Update: We've got this to a point where on be00ed5, we can get the 3rd build and onwards to run in ~3 seconds by installing node_modules as an immutable_input_digests value, provided you set the pantsd memory limit to 4GiB (which is unusually high, and not entirely explained by the 800k+ files in the node_modules directory).

@stuhood is going to look at #17542 to see if the memory issue has gone away on main before investigating higher memory usage.

chrisjrn avatar Nov 14 '22 20:11 chrisjrn

Checking back in on the current main, the cache miss issues have gone away when immutable_input_digests are used. Memory usage is still quite high, but I can successfully get an "instant" build if the pantsd memory limit is set to 2GiB instead of 4, which is somewhat of an improvement.
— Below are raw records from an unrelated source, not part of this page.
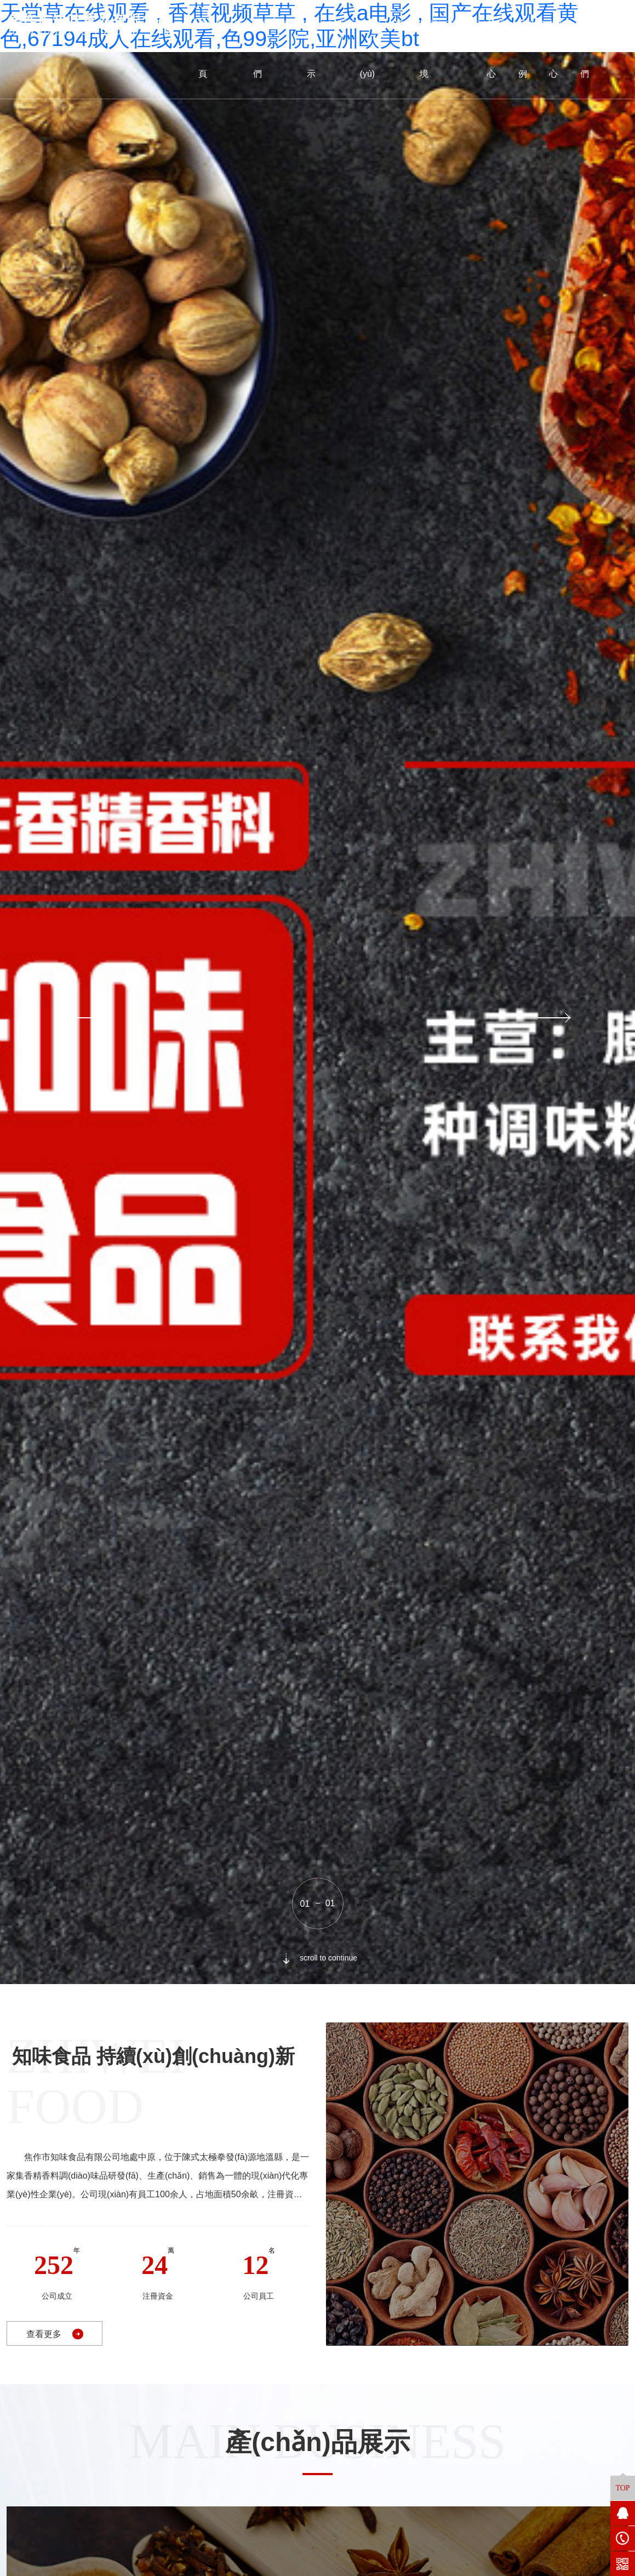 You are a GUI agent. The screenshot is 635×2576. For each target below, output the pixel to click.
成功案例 (531, 49)
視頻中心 (562, 49)
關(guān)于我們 (279, 49)
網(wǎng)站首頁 (224, 49)
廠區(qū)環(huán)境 (453, 49)
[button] (80, 1018)
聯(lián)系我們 (603, 49)
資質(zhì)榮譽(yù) (386, 49)
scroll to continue (317, 1958)
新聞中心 (500, 49)
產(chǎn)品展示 (332, 49)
chrisjrn avatar Nov 15 '22 16:11 chrisjrn

And just for fun, I'm running on an unadorned main, and I think I'm now prepared to close this issue out:

I'm running time ./pants_from_sources run :run-yarn-install:

First run: ./pants_from_sources run :run-yarn-install 87.75s user 125.52s system 239% cpu 1:29.24 total

Second run: ./pants_from_sources run :run-yarn-install 8.78s user 26.67s system 274% cpu 12.913 total

Third run: ./pants_from_sources run :run-yarn-install 8.73s user 27.10s system 282% cpu 12.681 total

@danxmoran to reproduce, try using PANTS_SHA=0a3d096c5e6c2915274826e96b4076bc3a6dfab7. Let me know if you get similar results!

Based on my tests when immutable_input_digests are used, the third+ run should result in ~3s execution times for :run-yarn-install when #17282 is adequately in place, but my feeling is that the current state of main is probably fine to close out this issue. @stuhood?

chrisjrn avatar Nov 15 '22 17:11 chrisjrn

I think that we should probably still open a ticket about the memory usage, as it is surprising. But yea, this is closer to reasonable.

stuhood avatar Nov 15 '22 17:11 stuhood

@stuhood I agree about the memory usage needing a separate ticket, but IMHO performance even without the immutable inputs is probably tolerable at this point.

chrisjrn avatar Nov 15 '22 18:11 chrisjrn

I think we can close this one. @danxmoran please reopen if you're still experiencing untolerable performance on main.

chrisjrn avatar Nov 22 '22 17:11 chrisjrn